NHL Winter Classic Cancelled: Why It Doesn’t Mean the Season is Doomed


Rick Osentoski – US PRESSWIRE

As of 2pm today, the NHL has cancelled the upcoming Winter Classic between the Toronto Maple Leafs and the Detroit Red Wings at the Big House on the campus of the University of Michigan in Ann Arbor. This is not a surprise, as many writers and bloggers alike felt this was coming once the NHL and NHLPA broke a few weeks ago without a deal or any seemingly significant steps toward one.

Yet, despite the NHL’s cancellation of their crown jewel of an event, yes, it is bigger than the Stanley Cup, the general notion that the cancellation season will soon follow is not necessarily true.

There are a few reasons for this, but two stand out above all others.

First, the Winter Classic is the event on the NHL’s schedule, and has been every year since its inception. This one was going to be the biggest yet, not only because the Big House holds over 100,000 people, but because Toronto and Detroit were playing and those are objectively two of the biggest fan bases in the NHL.

The Pittsburgh Penguins have seen the ice twice for their star power, but they simply cannot compete with the fan bases of the Leafs and Red Wings (yet). This Classic was going to be the largest and most majestic of them all, never mind the Hockeytown Winter Festival at Comerica Park in downtown Detroit that would have seen a multitude of games spanning three weeks, including two OHL contests, an AHL contest and the Alumni Game.

With all of this in mind, as stated by ESPN’s Katie Strang this afternoon on Twitter, the NHL couldn’t afford to push this in a marred season:

As much as the Classic means to the entire NHL, this is one the league simply could not afford to put on given the uncertain state of the game when the CBA is finalized. Would the Big House likely be full to the brim with screaming Wings and Leafs fans? Absolutely. But no fan wants a Winter Classic between two Original Six teams whose beginnings were marred in a labor dispute. The league would not put its whole heart into it, and the game, and the fan’s experience of the game, would suffer because of it.

Never mind the fact that the NHL needed to make another deposit to the University of Michigan this week.

Second, as of early this evening it seems that the NHL and NHLPA have realized that they have finally lost something huge and are going to make an effort to get on the ice as soon as possible.

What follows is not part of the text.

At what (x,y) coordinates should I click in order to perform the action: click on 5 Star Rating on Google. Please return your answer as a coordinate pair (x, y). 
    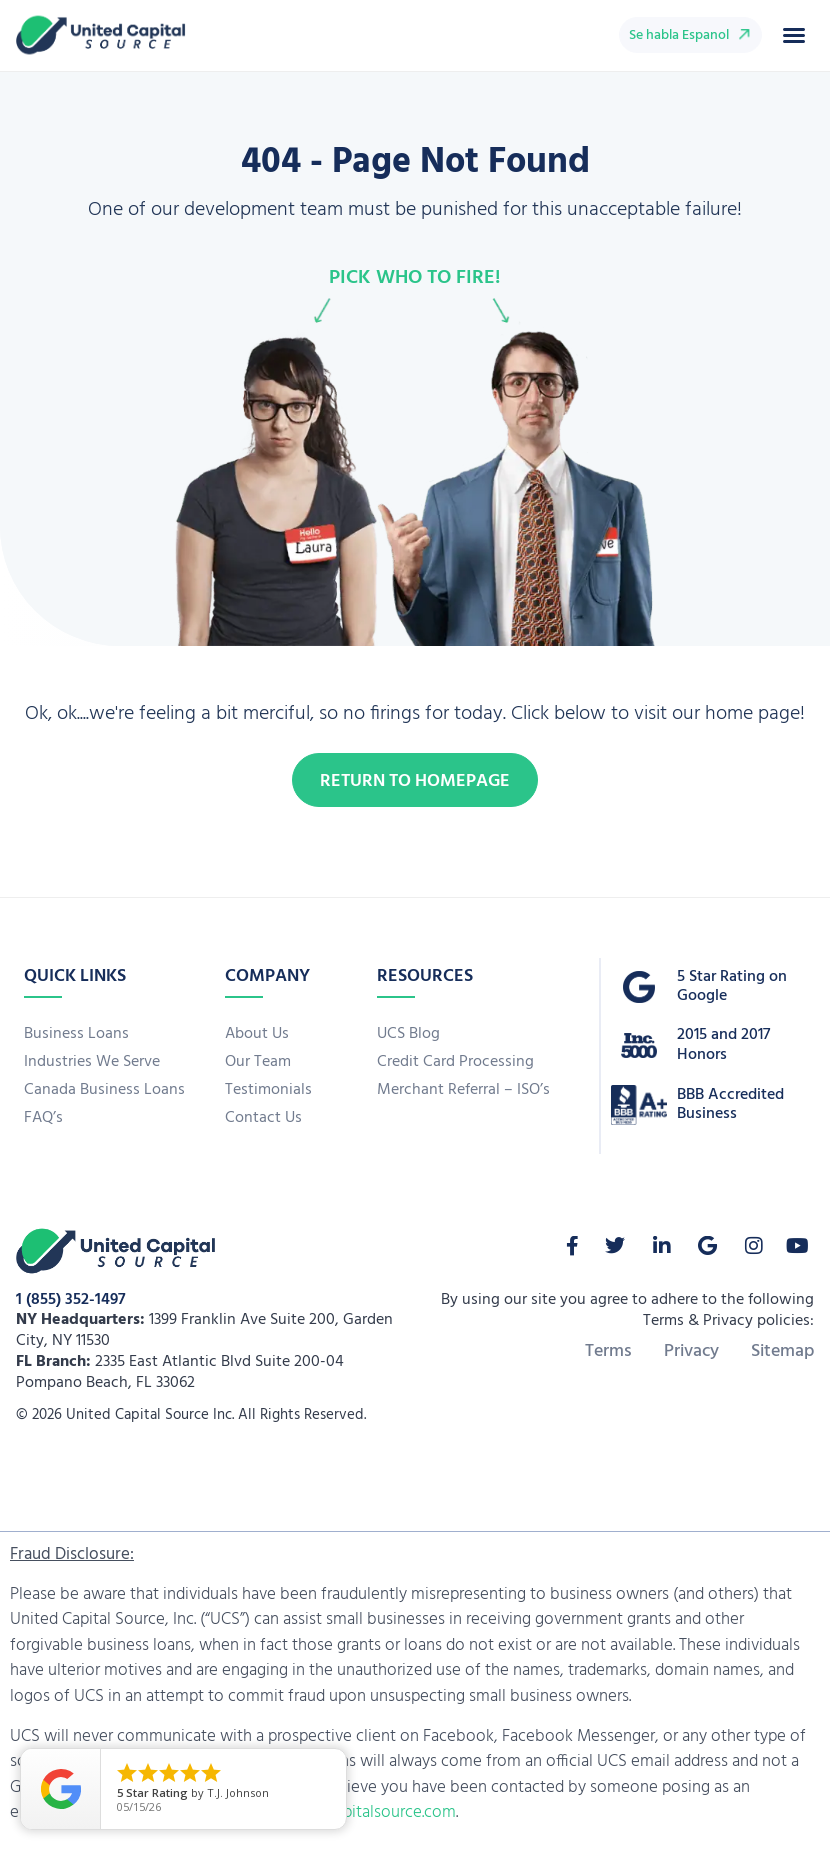
    Looking at the image, I should click on (732, 986). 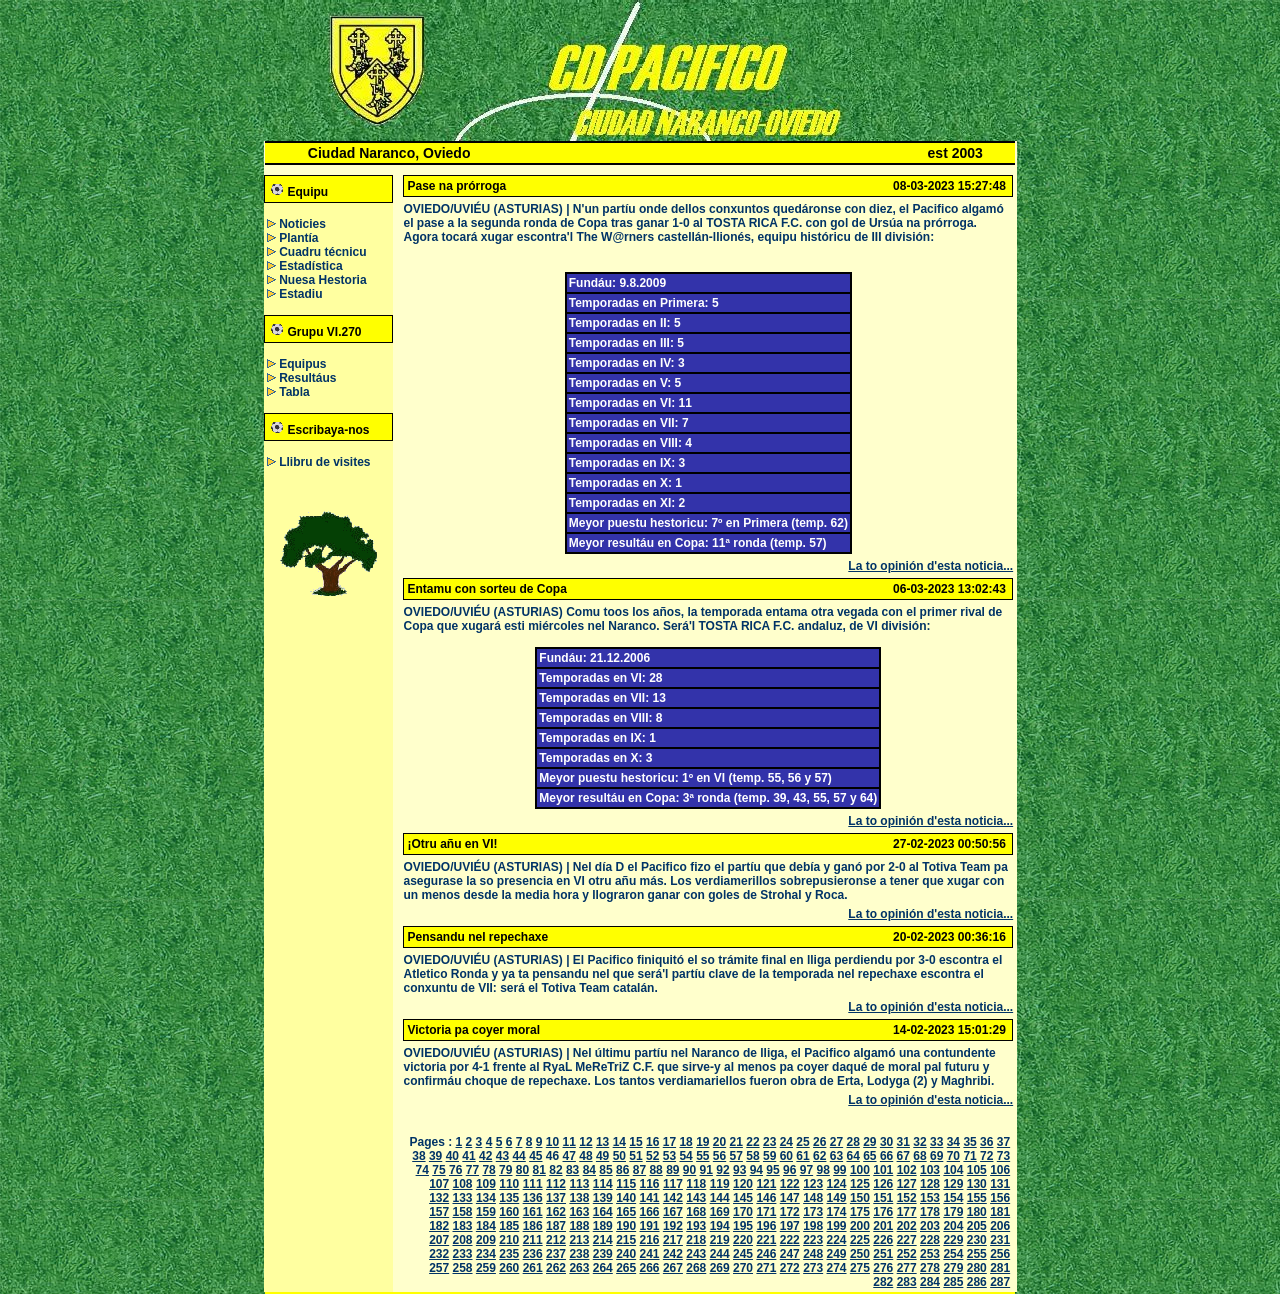 What do you see at coordinates (696, 1226) in the screenshot?
I see `193` at bounding box center [696, 1226].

Darren Dreger posted on Twitter this extremely positive piece of information:

If you have been following the CBA negotiations at all you know that this is a huge step in the right direction. The NHLPA was not against the proposed 50-50 split the NHL offered a few weeks ago. Their issue was with the fact that the NHL’s rosy-sounding “Make Whole” provision was using the player’s money to do so, not the owners’.

In other words, the owners were saying that the players would be compensated for this upcoming year’s reduction in pay by the other players whose salaries were being cut, not by the owners who agreed to pay those salaries in the first place.

It’s certainly not hard to see why the players were not too fond of this proposal.

It has been said that if the players receive a “soft-landing,” or are gradually brought down to 50-50 over the first two to three years of the new CBA, the CBA would be signed tomorrow. With the owners agreeing to absorb some of the costs of this Make Whole provision, that is exactly what is happening.

As Dreger further stated, there is work to be done on the ins and outs of that concession, but it is a huge step nonetheless. Cynical folks may say this is another NHL sideshow, but now that they have lost their marquee event, the owners and Gary Bettman cannot fool around anymore. The cancellation of the Winter Classic has already put enough of a black eye on the sport to play the “which side is the fan on” game any more.

Yes, there has not been any official talks in awhile, but look for those doors to open up soon, especially with the NHL making the concession they did today. If the season was truly over, this sort of news would not be coming out and the NHL and NHLPA would not be actively trying to get a deal done in the wake of today’s depressing news.

Chins up, hockey fans. There may be some hope yet.